I am privileged to work on a ship full of people that are choosing to see those beaten down around us and not just walk by, but to do something about it. I think we can all make that choice. Before I came here, when I told my littles in CA about the people that the doctors on this ship help, I remember trying to find video clips to show them of the patients and looking through clip after clip and deciding not to show them most of the clips because frankly they had disturbing images of patients with tumors that have taken over their faces and I didn’t want to scare my littles. I don’t regret that choice because I do think there’s a time and place and age for people to be exposed to certain realities, but you know what I wish now? I wish I could bring some of the patients into my classroom of kinders from last year so they could see these beautiful people in real life, because pictures and videos can look disturbing and scary, but  actually seeing past the deformity or tumor to the spark of God within is so different and so wonderful. I wish I could share that with them. My kindergartners onboard don’t have that choice of turning away from the TV screen because they live here and they see these patients in reality. And yes, when we walk down to the hospital together or walk out to deck 7 where the patients are getting fresh air so we can play with them, my girls cling pretty closely to me because it is a little scary sometimes for those of us who aren’t used to being amongst all the hospital gowns and tubes and dressings, but I know that it’s scary for those patients who aren’t used to those things as well. I think it’s a wonderfully unifying things for the patients and the kindergartners and me to know that none of us probably feel totally at ease, but that we’re in this thing called life together and God is taking good care of us all.

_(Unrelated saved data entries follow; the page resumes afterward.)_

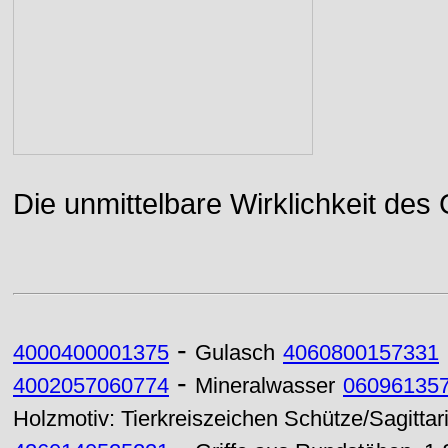
Die unmittelbare Wirklichkeit des
-
4000400001375
Gulasch
4060800157331
-
4002057060774
Mineralwasser
06096135
Holzmotiv: Tierkreiszeichen Schütze/Sagittar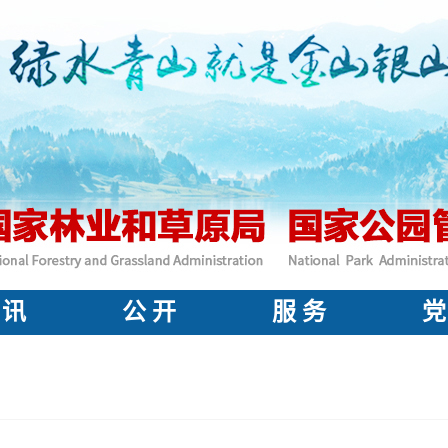
 讯
公 开
服 务
党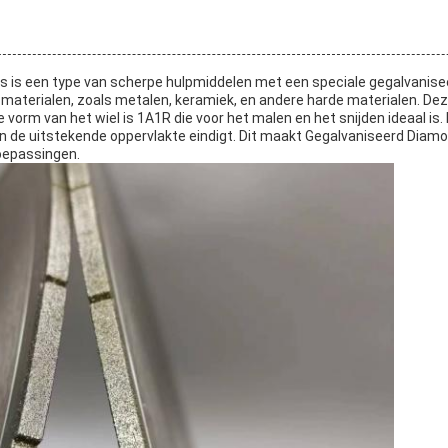
 is een type van scherpe hulpmiddelen met een speciale gegalvaniseerd
 materialen, zoals metalen, keramiek, en andere harde materialen. De
e vorm van het wiel is 1A1R die voor het malen en het snijden ideaal i
en de uitstekende oppervlakte eindigt. Dit maakt Gegalvaniseerd Diam
toepassingen.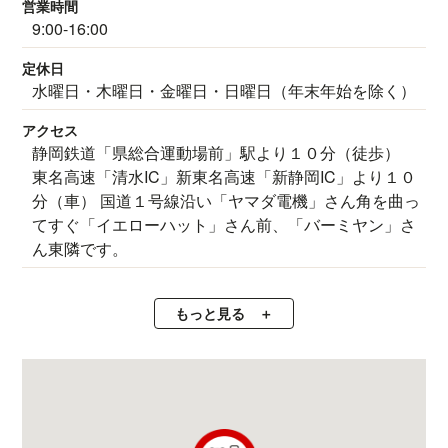
営業時間
9:00-16:00
定休日
水曜日・木曜日・金曜日・日曜日（年末年始を除く）
アクセス
静岡鉄道「県総合運動場前」駅より１０分（徒歩）
東名高速「清水IC」新東名高速「新静岡IC」より１０
分（車） 国道１号線沿い「ヤマダ電機」さん角を曲っ
てすぐ「イエローハット」さん前、「バーミヤン」さ
ん東隣です。
もっと見る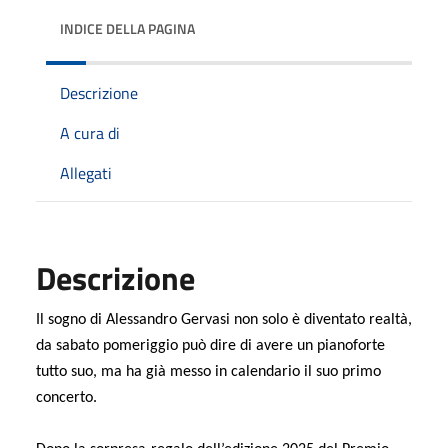
INDICE DELLA PAGINA
Descrizione
A cura di
Allegati
Descrizione
Il sogno di Alessandro Gervasi non solo è diventato realtà,
da sabato pomeriggio può dire di avere un pianoforte
tutto suo, ma ha già messo in calendario il suo primo
concerto.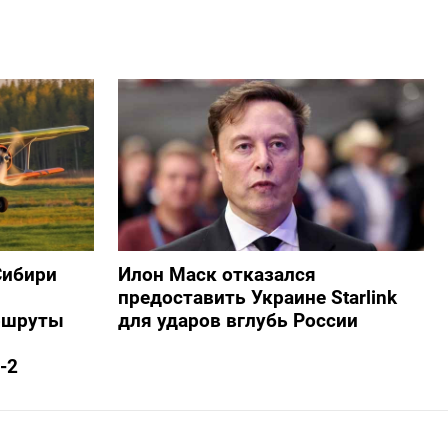
Сибири
Илон Маск отказался
предоставить Украине Starlink
ршруты
для ударов вглубь России
-2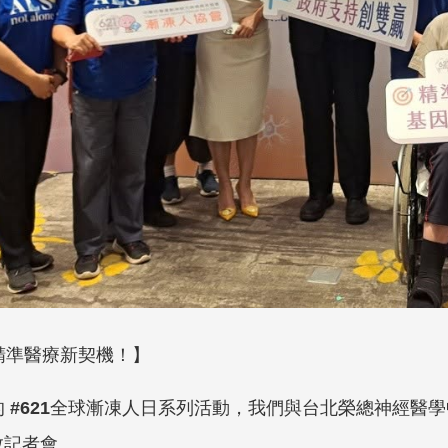
精準醫療新契機！】
的
#621
全球漸凍人日系列活動
，我們與台北榮總神經醫學
教記者會。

At the end of the church service we all file out, some to go back to their hospital beds and others of us off to call home and read or rest, but no matter what we’re doing next, the walk out is one of my favorite parts. It’s a slow meandering down the hospital corridor because there are so many in wheel chairs or on crutches in front of me and I get to just walk slowly among them and smile and think and praise God for this hard and wonderful place He has given me to be today.